What is the difference between DPLL and CDCL?
CDCL (Conflict-Driven Clause Learning) extends DPLL: instead of plain chronological backtracking, it analyzes each conflict, learns a new clause that prevents the same dead end, and backjumps potentially many levels at once. Every competitive solver since 2001 — MiniSat, Glucose, CaDiCaL, Kissat — is CDCL, but DPLL is the skeleton underneath.
What is the pure literal rule?
A literal is pure if its variable appears with only one polarity across all remaining clauses. You can safely assign it the satisfying value without branching, because doing so can only help. It is cheap in theory but expensive to maintain incrementally, so most modern CDCL solvers drop it and rely on unit propagation alone.

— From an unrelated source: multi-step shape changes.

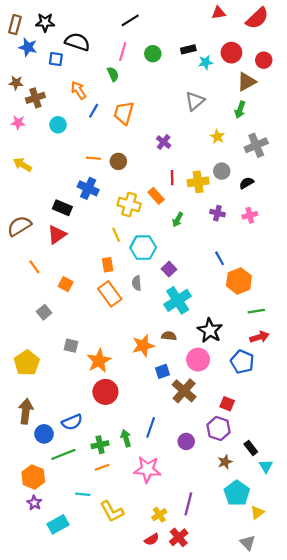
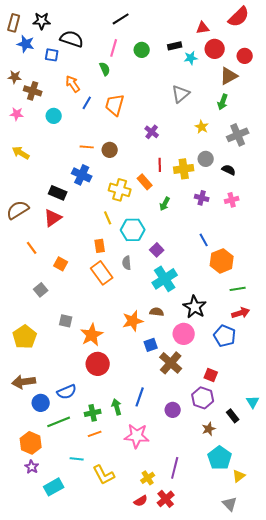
red triangle: (219, 13) -> (203, 28), moved
brown cross: (35, 98) -> (33, 91), turned 36
black semicircle: (247, 183) -> (229, 170), turned 56
brown arrow: (26, 411) -> (24, 382), turned -105
cyan triangle: (266, 466) -> (253, 402), moved

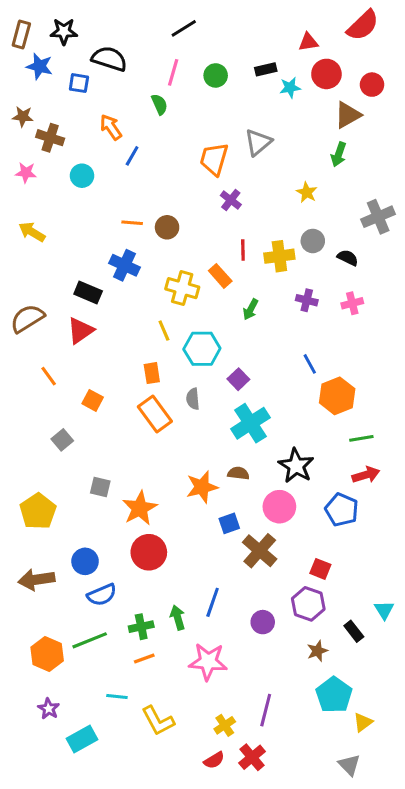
gray triangle: (181, 94) -> (258, 142), moved
orange trapezoid: (115, 105) -> (214, 159), moved
gray cross: (238, 135) -> (378, 217), moved
blue circle: (41, 403) -> (85, 561), moved
orange hexagon: (31, 443) -> (47, 654), moved

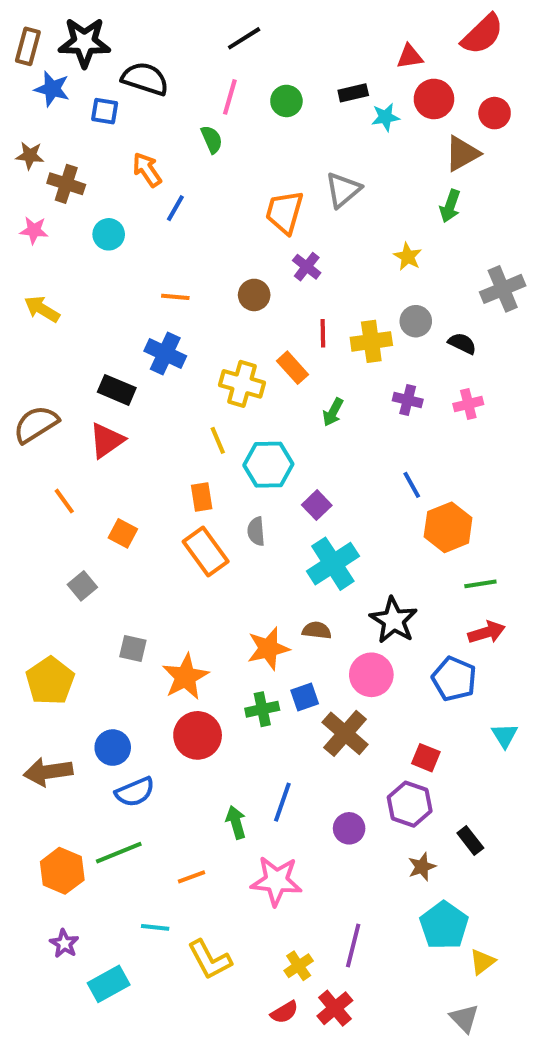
black star: (64, 31) -> (84, 42), size x1.4
brown circle: (167, 227) -> (254, 295), moved
cyan triangle: (384, 610) -> (505, 735), moved
green cross: (141, 627) -> (262, 709), moved

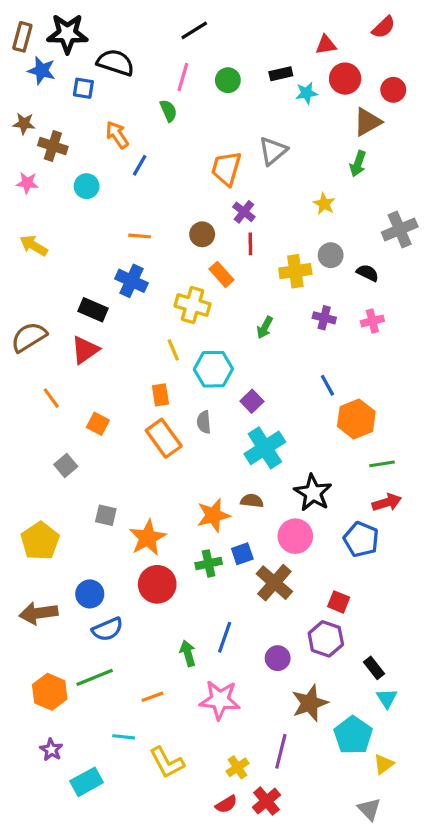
red semicircle: (482, 34) -> (384, 27), size x0.7
red line: (323, 333) -> (250, 244), moved
orange rectangle: (293, 368) -> (221, 274), moved
cyan triangle: (505, 735) -> (387, 698), moved
brown star: (422, 867) -> (310, 703), moved, size x1.6

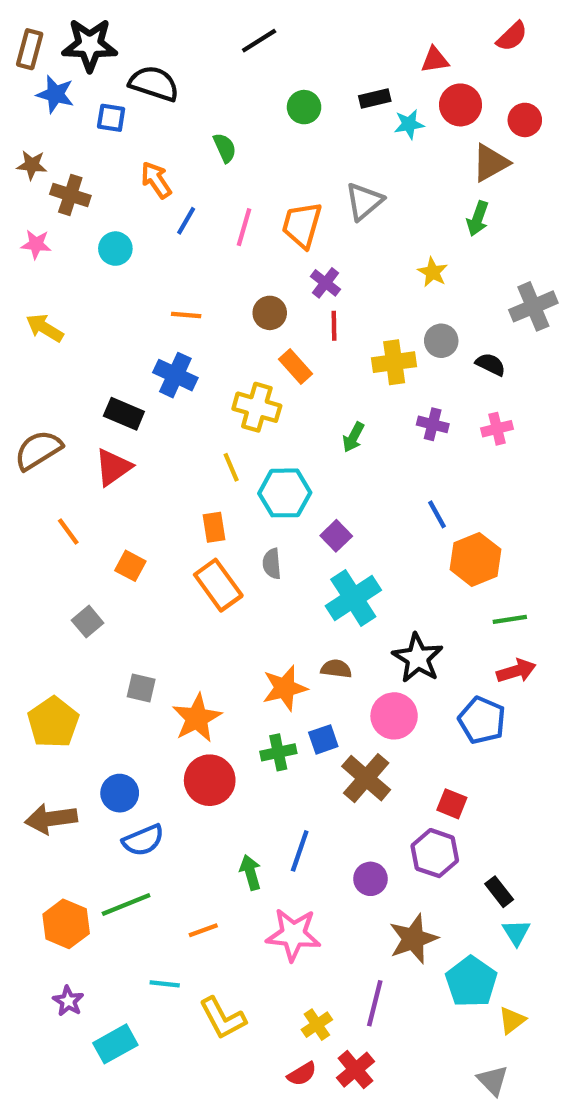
pink line: (183, 77) -> (244, 227), moved

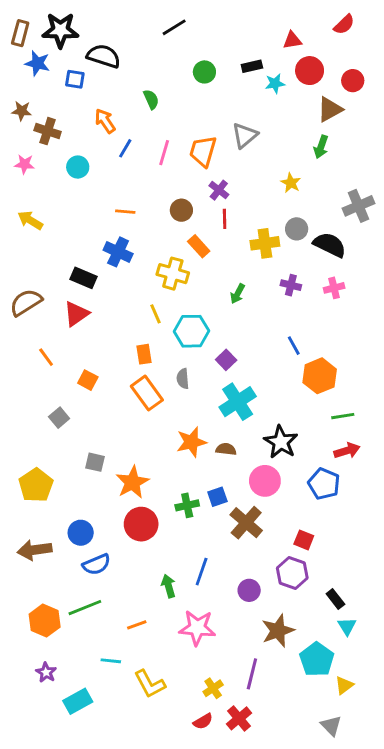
black semicircle: (491, 364) -> (330, 245), size x1.6
orange star: (285, 688) -> (191, 442), moved

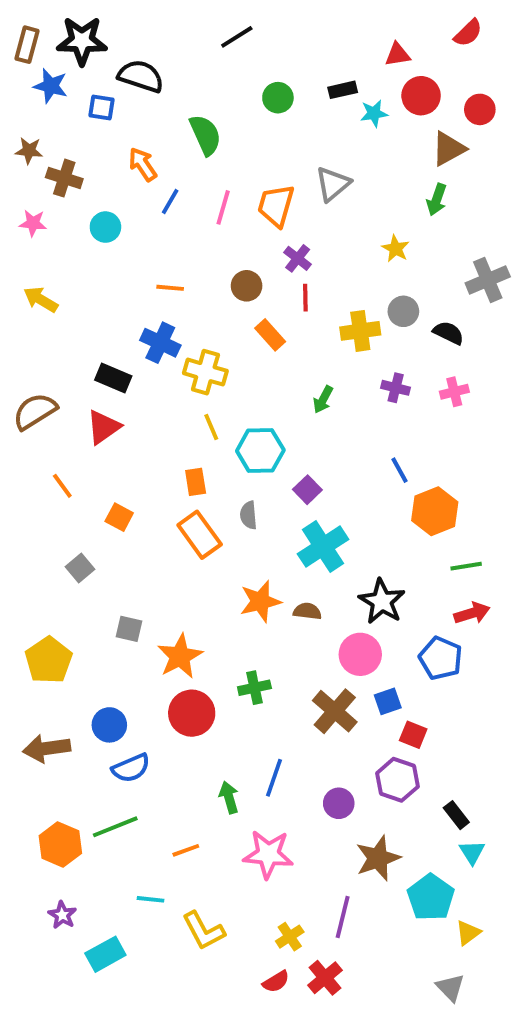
green semicircle: (151, 99) -> (205, 135), size x1.5
black semicircle: (330, 245) -> (448, 333), size x0.7
yellow cross: (173, 274) -> (205, 372), moved
blue square: (217, 497) -> (388, 701), moved

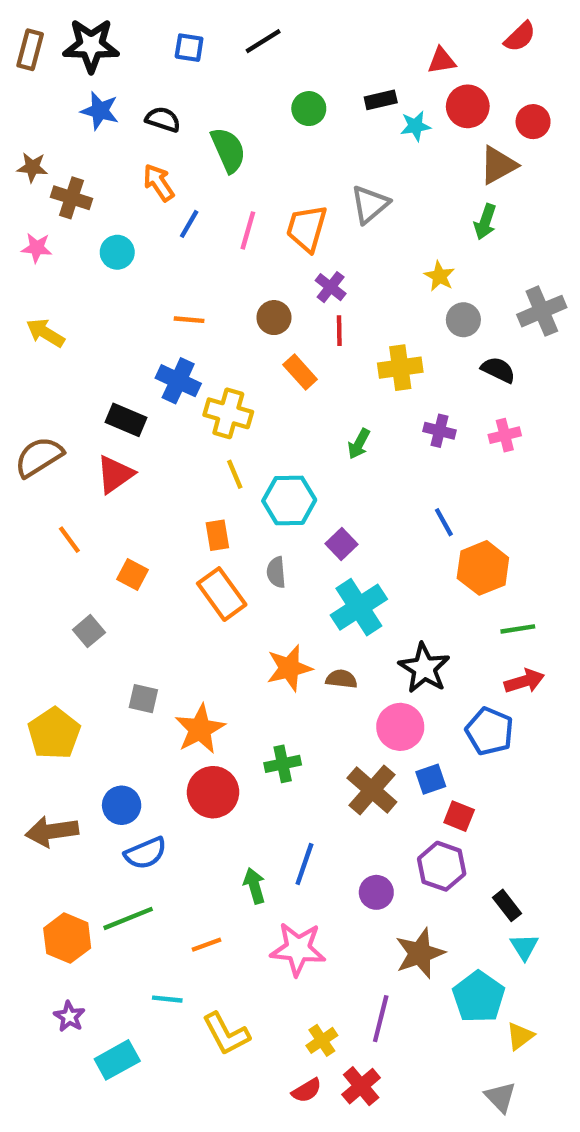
black semicircle: (141, 76) -> (163, 119), moved, size x0.7
blue star: (51, 86) -> (100, 111), moved
blue square: (102, 107) -> (189, 48), moved
gray circle: (403, 311) -> (463, 320), moved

How do solvers decide which variable to branch on?
The decision heuristic. Classic DPLL used MOM (Maximum Occurrences in clauses of Minimum size) or Jeroslow–Wang. Modern CDCL uses VSIDS, which bumps a variable's score every time it appears in a learned conflict clause and periodically decays all scores, focusing search on whatever is currently causing trouble.